Page-level text extractions:

- Opening Delimiter -

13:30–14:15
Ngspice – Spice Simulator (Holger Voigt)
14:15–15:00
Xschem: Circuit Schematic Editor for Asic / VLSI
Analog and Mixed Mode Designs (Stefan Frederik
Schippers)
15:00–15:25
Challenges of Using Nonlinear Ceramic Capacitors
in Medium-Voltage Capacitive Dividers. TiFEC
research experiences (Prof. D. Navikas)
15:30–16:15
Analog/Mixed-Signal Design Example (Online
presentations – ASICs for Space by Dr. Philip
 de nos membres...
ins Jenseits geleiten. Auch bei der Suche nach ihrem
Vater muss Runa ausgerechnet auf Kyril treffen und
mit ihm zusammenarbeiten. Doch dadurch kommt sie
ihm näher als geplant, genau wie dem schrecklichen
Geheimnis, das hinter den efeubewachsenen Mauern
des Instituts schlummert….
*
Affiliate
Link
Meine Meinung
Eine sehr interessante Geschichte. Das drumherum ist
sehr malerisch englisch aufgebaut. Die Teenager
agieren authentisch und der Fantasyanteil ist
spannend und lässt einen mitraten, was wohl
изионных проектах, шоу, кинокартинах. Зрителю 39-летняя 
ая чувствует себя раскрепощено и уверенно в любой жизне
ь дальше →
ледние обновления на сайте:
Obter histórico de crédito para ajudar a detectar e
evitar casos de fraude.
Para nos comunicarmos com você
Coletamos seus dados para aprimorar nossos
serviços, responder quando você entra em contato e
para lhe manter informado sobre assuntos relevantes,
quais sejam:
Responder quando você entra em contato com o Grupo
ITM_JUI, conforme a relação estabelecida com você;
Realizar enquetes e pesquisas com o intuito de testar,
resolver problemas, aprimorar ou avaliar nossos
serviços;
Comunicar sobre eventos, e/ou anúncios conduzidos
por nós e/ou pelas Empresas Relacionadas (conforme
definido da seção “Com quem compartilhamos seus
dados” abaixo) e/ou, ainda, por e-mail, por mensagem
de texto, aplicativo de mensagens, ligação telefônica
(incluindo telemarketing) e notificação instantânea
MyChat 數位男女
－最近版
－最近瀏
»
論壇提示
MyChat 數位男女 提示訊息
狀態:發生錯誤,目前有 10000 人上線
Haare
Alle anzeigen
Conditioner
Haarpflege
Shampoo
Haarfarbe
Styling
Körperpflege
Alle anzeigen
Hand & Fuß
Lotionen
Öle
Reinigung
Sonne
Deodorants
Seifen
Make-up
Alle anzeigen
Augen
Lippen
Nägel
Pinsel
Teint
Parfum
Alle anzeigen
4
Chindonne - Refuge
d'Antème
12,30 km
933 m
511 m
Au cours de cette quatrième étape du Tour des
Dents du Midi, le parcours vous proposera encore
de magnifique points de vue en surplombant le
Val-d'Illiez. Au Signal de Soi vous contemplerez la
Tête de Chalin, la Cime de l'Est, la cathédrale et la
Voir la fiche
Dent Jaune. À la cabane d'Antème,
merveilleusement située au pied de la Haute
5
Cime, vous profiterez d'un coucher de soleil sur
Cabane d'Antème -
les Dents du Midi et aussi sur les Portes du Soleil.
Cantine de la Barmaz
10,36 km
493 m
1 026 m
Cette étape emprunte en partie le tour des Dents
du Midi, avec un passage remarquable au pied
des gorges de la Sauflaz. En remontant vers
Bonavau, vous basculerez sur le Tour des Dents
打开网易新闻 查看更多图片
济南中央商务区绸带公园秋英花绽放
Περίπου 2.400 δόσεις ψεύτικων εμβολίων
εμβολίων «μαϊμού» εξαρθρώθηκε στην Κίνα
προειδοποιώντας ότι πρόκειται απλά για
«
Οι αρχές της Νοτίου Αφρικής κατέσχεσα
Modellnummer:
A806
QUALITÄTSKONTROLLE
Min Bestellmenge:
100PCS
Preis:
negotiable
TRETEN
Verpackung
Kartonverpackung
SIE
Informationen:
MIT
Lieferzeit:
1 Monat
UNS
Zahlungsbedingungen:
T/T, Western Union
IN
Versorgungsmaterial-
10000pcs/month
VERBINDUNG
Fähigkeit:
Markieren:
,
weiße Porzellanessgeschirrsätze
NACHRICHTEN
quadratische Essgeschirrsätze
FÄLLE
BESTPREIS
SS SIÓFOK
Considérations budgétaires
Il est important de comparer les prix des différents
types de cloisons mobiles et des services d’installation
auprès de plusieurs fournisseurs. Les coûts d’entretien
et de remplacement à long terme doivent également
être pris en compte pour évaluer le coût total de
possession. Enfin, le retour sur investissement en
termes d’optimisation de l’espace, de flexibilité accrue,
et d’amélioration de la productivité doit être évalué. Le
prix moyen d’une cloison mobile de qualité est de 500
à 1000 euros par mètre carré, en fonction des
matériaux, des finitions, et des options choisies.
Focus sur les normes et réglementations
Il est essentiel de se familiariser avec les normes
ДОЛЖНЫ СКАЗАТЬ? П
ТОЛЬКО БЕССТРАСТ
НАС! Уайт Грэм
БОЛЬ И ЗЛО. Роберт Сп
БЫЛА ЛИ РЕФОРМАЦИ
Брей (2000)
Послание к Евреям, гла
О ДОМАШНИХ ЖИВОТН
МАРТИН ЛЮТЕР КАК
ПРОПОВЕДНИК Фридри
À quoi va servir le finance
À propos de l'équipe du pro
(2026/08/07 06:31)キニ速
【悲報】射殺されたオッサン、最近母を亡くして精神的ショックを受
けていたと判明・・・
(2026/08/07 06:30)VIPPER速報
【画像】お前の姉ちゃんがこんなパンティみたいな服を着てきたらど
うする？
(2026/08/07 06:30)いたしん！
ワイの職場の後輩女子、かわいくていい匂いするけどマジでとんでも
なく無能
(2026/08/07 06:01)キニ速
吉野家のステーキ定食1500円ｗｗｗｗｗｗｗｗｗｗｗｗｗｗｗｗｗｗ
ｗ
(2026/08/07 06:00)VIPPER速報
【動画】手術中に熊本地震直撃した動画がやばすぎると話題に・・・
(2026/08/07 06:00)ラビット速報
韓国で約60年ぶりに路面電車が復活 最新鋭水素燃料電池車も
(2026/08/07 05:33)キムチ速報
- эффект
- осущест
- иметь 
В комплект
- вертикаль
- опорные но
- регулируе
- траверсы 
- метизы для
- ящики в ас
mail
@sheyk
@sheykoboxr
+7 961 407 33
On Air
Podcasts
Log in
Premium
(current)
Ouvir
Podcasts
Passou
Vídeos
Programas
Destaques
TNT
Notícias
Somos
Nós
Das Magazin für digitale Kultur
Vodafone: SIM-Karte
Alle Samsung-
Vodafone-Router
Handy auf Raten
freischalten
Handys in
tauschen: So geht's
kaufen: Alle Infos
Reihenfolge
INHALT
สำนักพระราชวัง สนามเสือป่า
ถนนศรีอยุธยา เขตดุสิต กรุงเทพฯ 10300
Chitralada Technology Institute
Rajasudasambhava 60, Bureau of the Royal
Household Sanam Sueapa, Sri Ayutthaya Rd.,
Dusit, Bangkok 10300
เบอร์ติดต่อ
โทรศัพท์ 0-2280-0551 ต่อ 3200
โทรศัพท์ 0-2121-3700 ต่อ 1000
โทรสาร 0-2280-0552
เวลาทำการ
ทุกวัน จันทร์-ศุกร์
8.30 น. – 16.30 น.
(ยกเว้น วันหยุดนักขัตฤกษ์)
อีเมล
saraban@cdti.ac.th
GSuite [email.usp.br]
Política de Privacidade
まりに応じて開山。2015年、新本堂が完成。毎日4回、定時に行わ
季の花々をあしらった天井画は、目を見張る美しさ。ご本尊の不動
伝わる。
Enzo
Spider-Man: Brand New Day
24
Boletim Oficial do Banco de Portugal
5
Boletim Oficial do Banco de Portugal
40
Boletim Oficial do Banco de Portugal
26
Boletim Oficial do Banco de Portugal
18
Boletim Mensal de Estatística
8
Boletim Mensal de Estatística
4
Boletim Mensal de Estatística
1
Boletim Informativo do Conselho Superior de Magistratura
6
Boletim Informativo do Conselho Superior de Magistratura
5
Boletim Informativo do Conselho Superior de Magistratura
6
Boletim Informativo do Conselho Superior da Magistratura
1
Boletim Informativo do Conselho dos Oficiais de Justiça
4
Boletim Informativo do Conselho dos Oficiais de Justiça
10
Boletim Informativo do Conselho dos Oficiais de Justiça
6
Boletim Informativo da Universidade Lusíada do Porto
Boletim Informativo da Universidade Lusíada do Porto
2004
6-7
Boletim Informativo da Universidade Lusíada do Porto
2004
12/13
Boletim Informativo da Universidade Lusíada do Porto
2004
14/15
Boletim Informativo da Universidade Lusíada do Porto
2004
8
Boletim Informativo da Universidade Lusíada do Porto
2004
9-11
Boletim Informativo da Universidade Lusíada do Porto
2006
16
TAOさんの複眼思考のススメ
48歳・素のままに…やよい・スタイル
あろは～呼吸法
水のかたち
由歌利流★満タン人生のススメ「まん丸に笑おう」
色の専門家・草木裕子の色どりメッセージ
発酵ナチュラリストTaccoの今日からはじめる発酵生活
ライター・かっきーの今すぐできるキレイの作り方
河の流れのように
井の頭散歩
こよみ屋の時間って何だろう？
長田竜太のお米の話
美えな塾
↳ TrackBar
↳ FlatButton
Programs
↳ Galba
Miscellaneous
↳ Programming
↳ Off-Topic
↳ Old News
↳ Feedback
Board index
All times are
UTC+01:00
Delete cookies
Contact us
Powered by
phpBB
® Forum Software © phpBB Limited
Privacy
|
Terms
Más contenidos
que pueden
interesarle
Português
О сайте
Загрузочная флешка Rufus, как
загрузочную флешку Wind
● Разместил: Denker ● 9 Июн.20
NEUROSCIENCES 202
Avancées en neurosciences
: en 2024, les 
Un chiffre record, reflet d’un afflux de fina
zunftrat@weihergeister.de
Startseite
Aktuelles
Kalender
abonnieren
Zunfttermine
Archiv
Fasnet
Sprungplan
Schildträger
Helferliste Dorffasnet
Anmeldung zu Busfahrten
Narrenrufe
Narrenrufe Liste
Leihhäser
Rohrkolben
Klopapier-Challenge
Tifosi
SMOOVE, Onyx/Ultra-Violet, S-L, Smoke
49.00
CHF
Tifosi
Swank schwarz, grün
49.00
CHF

- Closing Delimiter -

EXERCISE REQUIREMENTS: From the first line of the data through the line with "sehr malerisch englisch", quote each line exactly and add nothing else.

WRITTEN ANSWER:
13:30–14:15
Ngspice – Spice Simulator (Holger Voigt)
14:15–15:00
Xschem: Circuit Schematic Editor for Asic / VLSI
Analog and Mixed Mode Designs (Stefan Frederik
Schippers)
15:00–15:25
Challenges of Using Nonlinear Ceramic Capacitors
in Medium-Voltage Capacitive Dividers. TiFEC
research experiences (Prof. D. Navikas)
15:30–16:15
Analog/Mixed-Signal Design Example (Online
presentations – ASICs for Space by Dr. Philip
 de nos membres...
ins Jenseits geleiten. Auch bei der Suche nach ihrem
Vater muss Runa ausgerechnet auf Kyril treffen und
mit ihm zusammenarbeiten. Doch dadurch kommt sie
ihm näher als geplant, genau wie dem schrecklichen
Geheimnis, das hinter den efeubewachsenen Mauern
des Instituts schlummert….
*
Affiliate
Link
Meine Meinung
Eine sehr interessante Geschichte. Das drumherum ist
sehr malerisch englisch aufgebaut. Die Teenager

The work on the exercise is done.